*** DATA FOR THIS TASK ***
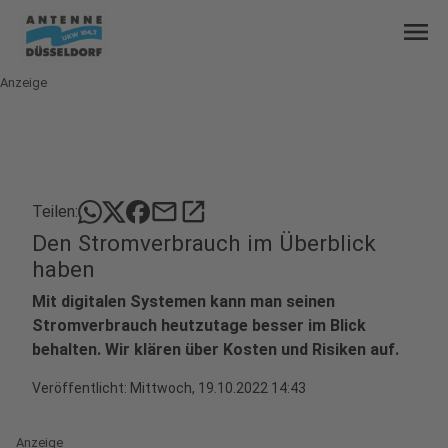
menu
Anzeige
mail
open_in_new
Teilen:
Den Stromverbrauch im Überblick
haben
Mit digitalen Systemen kann man seinen
Stromverbrauch heutzutage besser im Blick
behalten. Wir klären über Kosten und Risiken auf.
Veröffentlicht:
Mittwoch, 19.10.2022 14:43
Anzeige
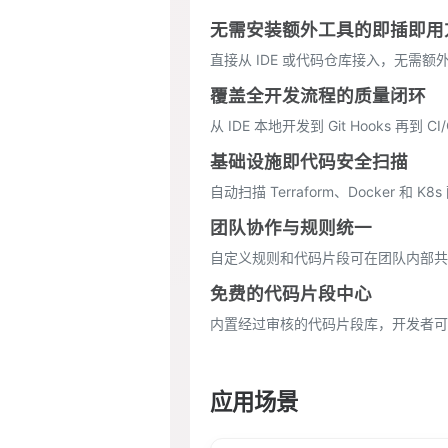
无需安装额外工具的即插即用
直接从 IDE 或代码仓库接入，无需
覆盖全开发流程的质量闭环
从 IDE 本地开发到 Git Hooks 再
基础设施即代码安全扫描
自动扫描 Terraform、Docker 和
团队协作与规则统一
自定义规则和代码片段可在团队内部共
免费的代码片段中心
内置经过审核的代码片段库，开发者可
应用场景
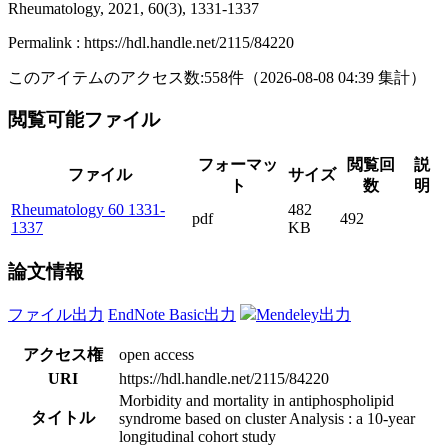
Rheumatology, 2021, 60(3), 1331-1337
Permalink : https://hdl.handle.net/2115/84220
このアイテムのアクセス数:
558
件
（
2026-08-08
04:39 集計
）
閲覧可能ファイル
フォーマッ
閲覧回
説
ファイル
サイズ
ト
数
明
Rheumatology 60 1331-
482
pdf
492
1337
KB
論文情報
ファイル出力
EndNote Basic出力
Mendeley出力
アクセス権
open access
URI
https://hdl.handle.net/2115/84220
Morbidity and mortality in antiphospholipid
タイトル
syndrome based on cluster Analysis : a 10-year
longitudinal cohort study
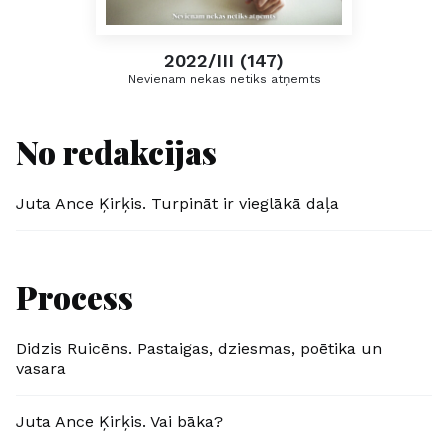
2022/III (147)
Nevienam nekas netiks atņemts
No redakcijas
Juta Ance Ķirķis. Turpināt ir vieglākā daļa
Process
Didzis Ruicēns. Pastaigas, dziesmas, poētika un
vasara
Juta Ance Ķirķis. Vai bāka?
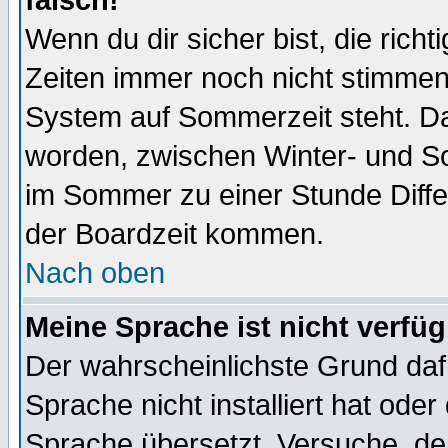
falsch!
Wenn du dir sicher bist, die rich
Zeiten immer noch nicht stimmen
System auf Sommerzeit steht. Da
worden, zwischen Winter- und S
im Sommer zu einer Stunde Diff
der Boardzeit kommen.
Nach oben
Meine Sprache ist nicht verfüg
Der wahrscheinlichste Grund dafü
Sprache nicht installiert hat ode
Sprache übersetzt. Versuche, de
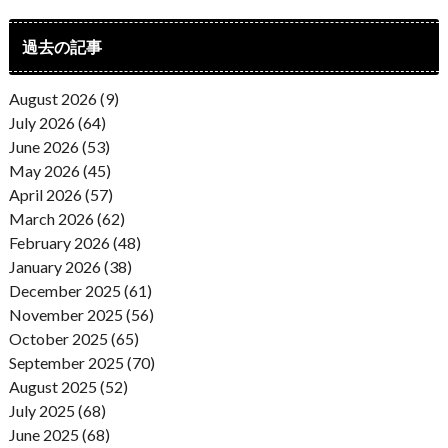
過去の記事
August 2026 (9)
July 2026 (64)
June 2026 (53)
May 2026 (45)
April 2026 (57)
March 2026 (62)
February 2026 (48)
January 2026 (38)
December 2025 (61)
November 2025 (56)
October 2025 (65)
September 2025 (70)
August 2025 (52)
July 2025 (68)
June 2025 (68)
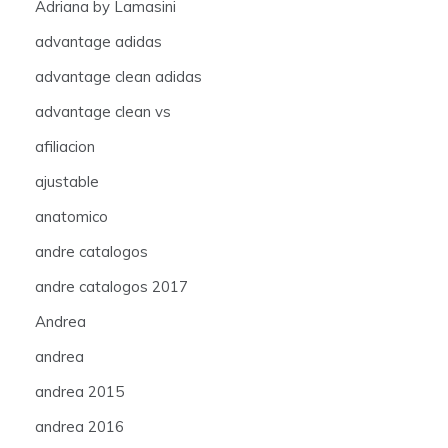
Adriana by Lamasini
advantage adidas
advantage clean adidas
advantage clean vs
afiliacion
ajustable
anatomico
andre catalogos
andre catalogos 2017
Andrea
andrea
andrea 2015
andrea 2016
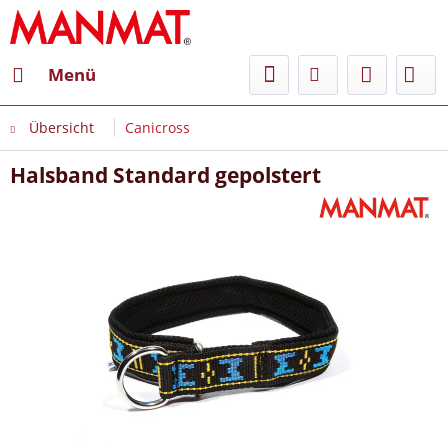
Menü
Übersicht
Canicross
Halsband Standard gepolstert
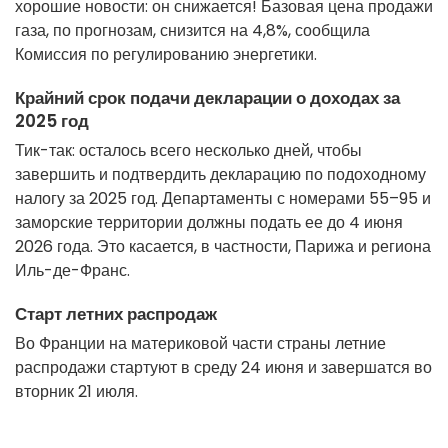
хорошие новости: он снижается! Базовая цена продажи
газа, по прогнозам, снизится на 4,8%, сообщила
Комиссия по регулированию энергетики.
Крайний срок подачи декларации о доходах за
2025 год
Тик-так: осталось всего несколько дней, чтобы
завершить и подтвердить декларацию по подоходному
налогу за 2025 год. Департаменты с номерами 55–95 и
заморские территории должны подать ее до 4 июня
2026 года. Это касается, в частности, Парижа и региона
Иль-де-Франс.
Старт летних распродаж
Во Франции на материковой части страны летние
распродажи стартуют в среду 24 июня и завершатся во
вторник 21 июля.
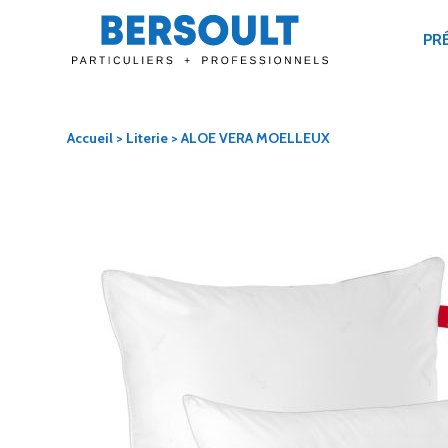
PR
Accueil
>
Literie
> ALOE VERA MOELLEUX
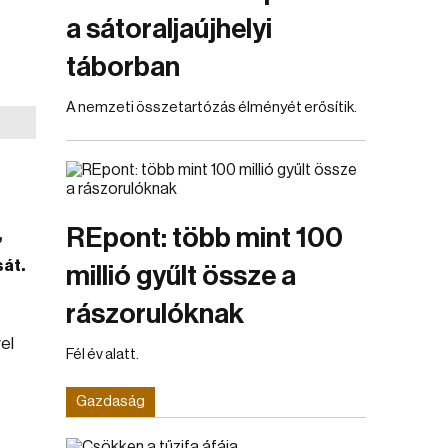
a sátoraljaújhelyi
táborban
A nemzeti összetartózás élményét erősítik.
REpont: több mint 100
,
át.
millió gyűlt össze a
rászorulóknak
el
Fél év alatt.
Gazdaság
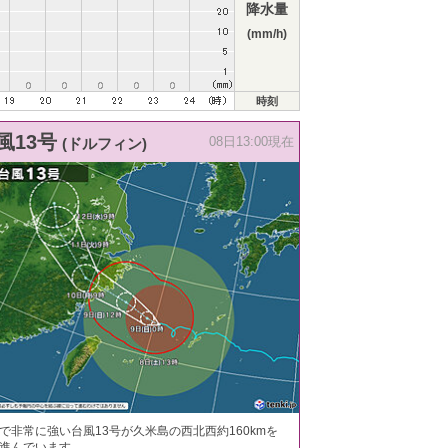
降水量
(mm/h)
時刻
風13号
(ドルフィン)
08日13:00現在
で非常に強い台風13号が久米島の西北西約160kmを
進んでいます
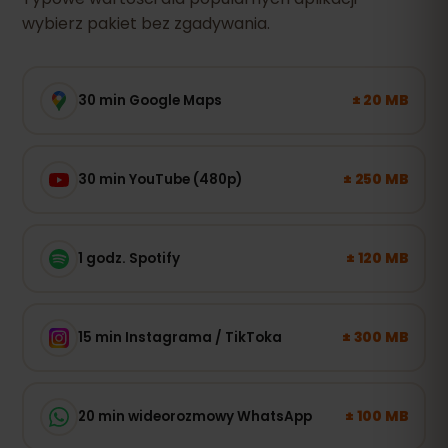
wybierz pakiet bez zgadywania.
± 20 MB
30 min Google Maps
± 250 MB
30 min YouTube (480p)
± 120 MB
1 godz. Spotify
± 300 MB
15 min Instagrama / TikToka
± 100 MB
20 min wideorozmowy WhatsApp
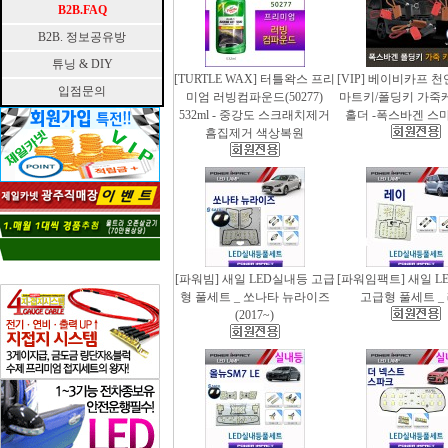
B2B.FAQ
B2B. 정보공유방
튜닝 & DIY
[TURTLE WAX] 터틀왁스 프리
[VIP] 베이비카프 
입점문의
미엄 러빙컴파운드(50277)
마트키/폴딩키 가죽
532ml - 중강도 스크래치제거
홀더 -폭스바겐 스
흠집제거 색상복원
[파워빔] 새일 LED실내등 고급
[파워임팩트] 새일 L
형 풀세트 _ 쏘나타 뉴라이즈
고급형 풀세트 _
(2017~)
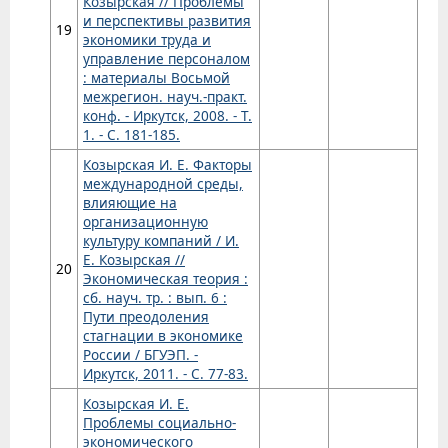
Козырская // Проблемы
и перспективы развития
19
экономики труда и
управление персоналом
: материалы Восьмой
межрегион. науч.-практ.
конф. - Иркутск, 2008. - Т.
1. - С. 181-185.
Козырская И. Е. Факторы
международной среды,
влияющие на
организационную
культуру компаний / И.
Е. Козырская //
20
Экономическая теория :
сб. науч. тр. : вып. 6 :
Пути преодоления
стагнации в экономике
России / БГУЭП. -
Иркутск, 2011. - С. 77-83.
Козырская И. Е.
Проблемы социально-
экономического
***
## YOUR GOAL
Whenever the string "https" turns up in a line of the data, copy that line.

## RESPONSE TO THIS EXERCISE
Permalink : https://hdl.handle.net/2115/84220
https://hdl.handle.net/2115/84220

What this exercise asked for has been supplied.